I stood up, stretched, adjusted my now dry bikini bottoms and headed out to meet the little terror. I tripped on the last step and cracked a joke about still being half asleep. Anna and Penny’s faces filled with terror. They were fully dressed for a night out on the town, and I wondered if they were going to leave and stick me with baby sitting. It seemed like a scheme they would concoct.
“Oh no no no!” I was going to set them straight. “I am not baby sitting while you two go out. Not happening.” I looked around the room for Junior. When my eyes reached the couch, they were met with the biggest brownest eyes I had ever seen. There I stood in a crooked bikini, meeting the man from that afternoon at the beach for the first time.

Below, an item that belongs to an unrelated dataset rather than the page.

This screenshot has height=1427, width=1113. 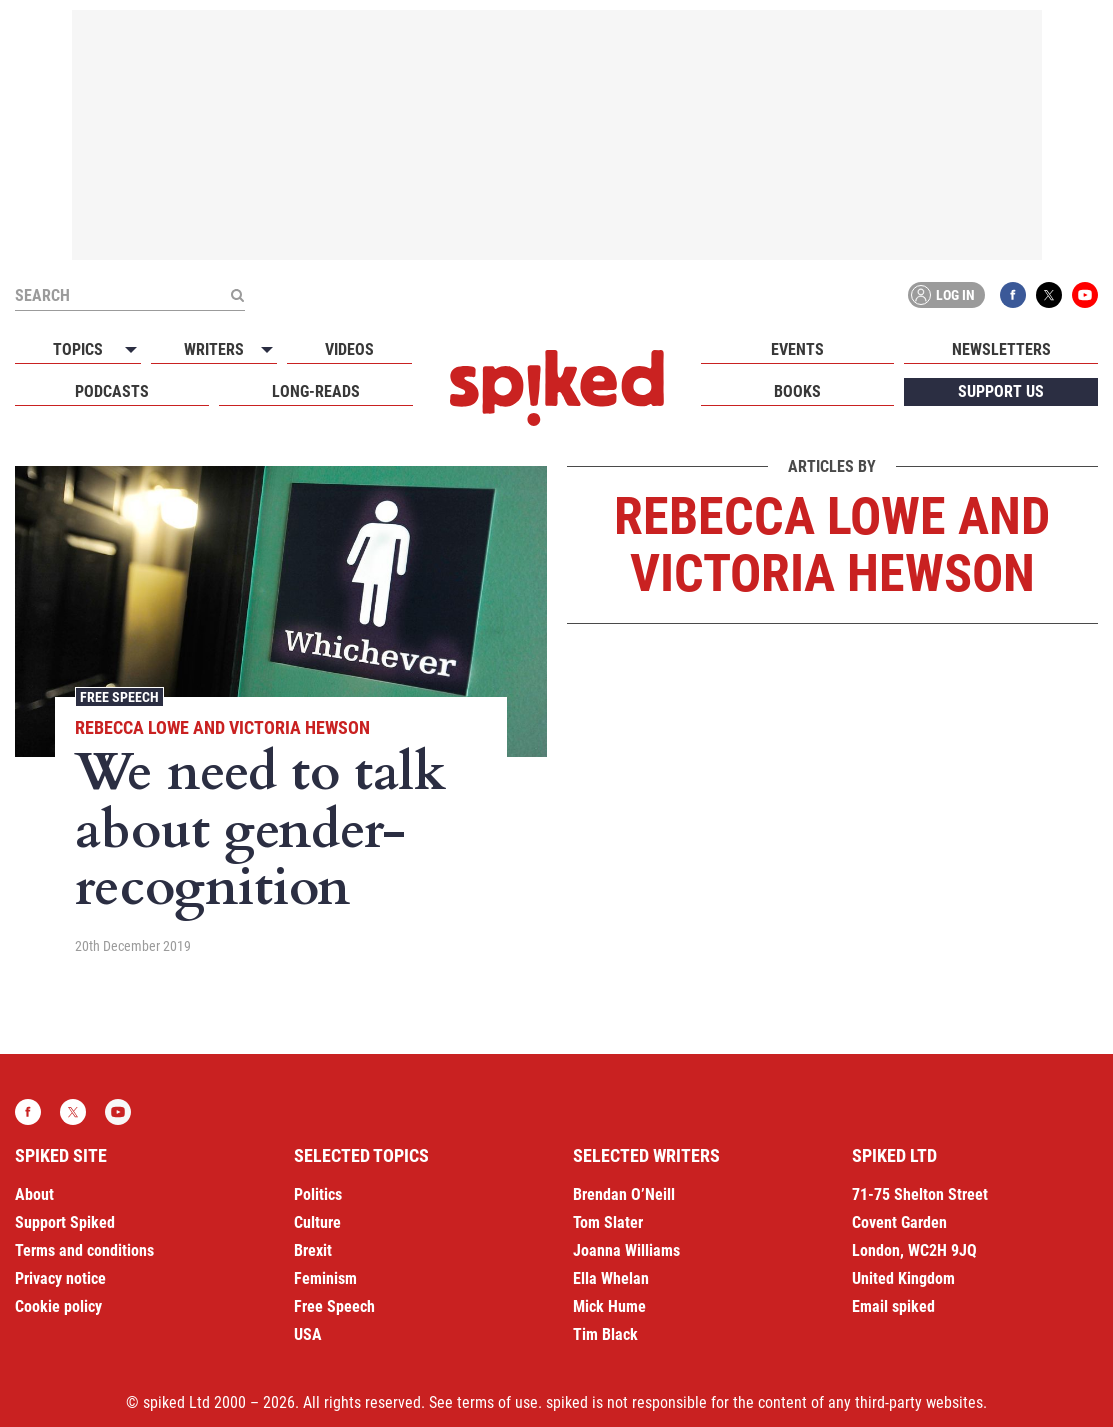 What do you see at coordinates (1085, 295) in the screenshot?
I see `YouTube` at bounding box center [1085, 295].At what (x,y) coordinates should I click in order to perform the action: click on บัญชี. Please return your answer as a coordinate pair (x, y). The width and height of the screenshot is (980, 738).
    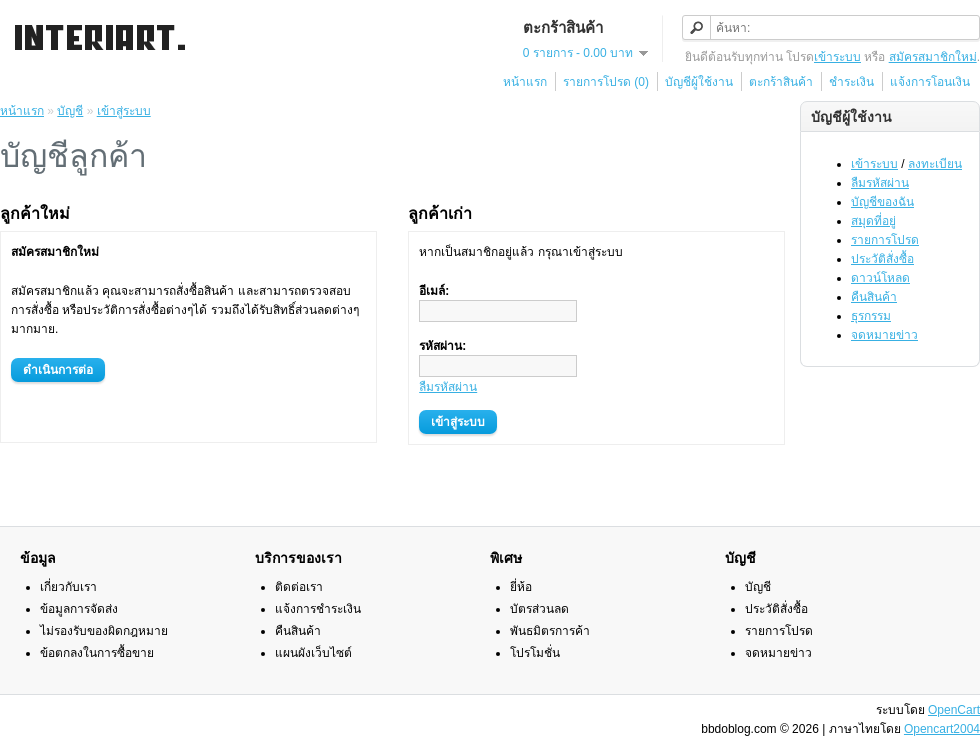
    Looking at the image, I should click on (70, 111).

Penny, who obviously found the whole ordeal humorous said, “Addy meet Junior. Junior, this is Adeline.”
“Hi, Adeline.” He smiled and stood up to greet me. Now I had met a lot of Anna’s boyfriends in a lot of different ways, but never had I given a crazier first impression.
I extended my hand and laughed. “Well, I guess I was confused. Looks like Anna will be the one baby sitting. Nice to meet you, Junior.”
“Nice to meet you, Adeline.” He smiled, a brilliant white smile. Anna had hit the jackpot this time!
“Go upstairs and get dressed.” Anna shooed me away, probably embarrassed to call herself my sister. It wouldn’t be the first or the last time.
I headed upstairs, collected my thoughts, and hopped in the shower. I had a lot to prove after stumbling half naked down the stairs like a drunk, ranting and raving about baby sitting grown men. I dried my hair, put on makeup from the new kit that Penny had bought me, and put on a white sundress and flip flops. My tan looked bronzer than ever against the white straps, and my honey colored hair had blonde streaks running through it from my time in the sun. I stared at myself in the mirror, surprised at how beautiful I looked. If I didn’t know any better, I would have thought that I looked a little like a blonder goofier version of Mama. I smiled, and headed down to reintroduce myself to Anna’s new friend.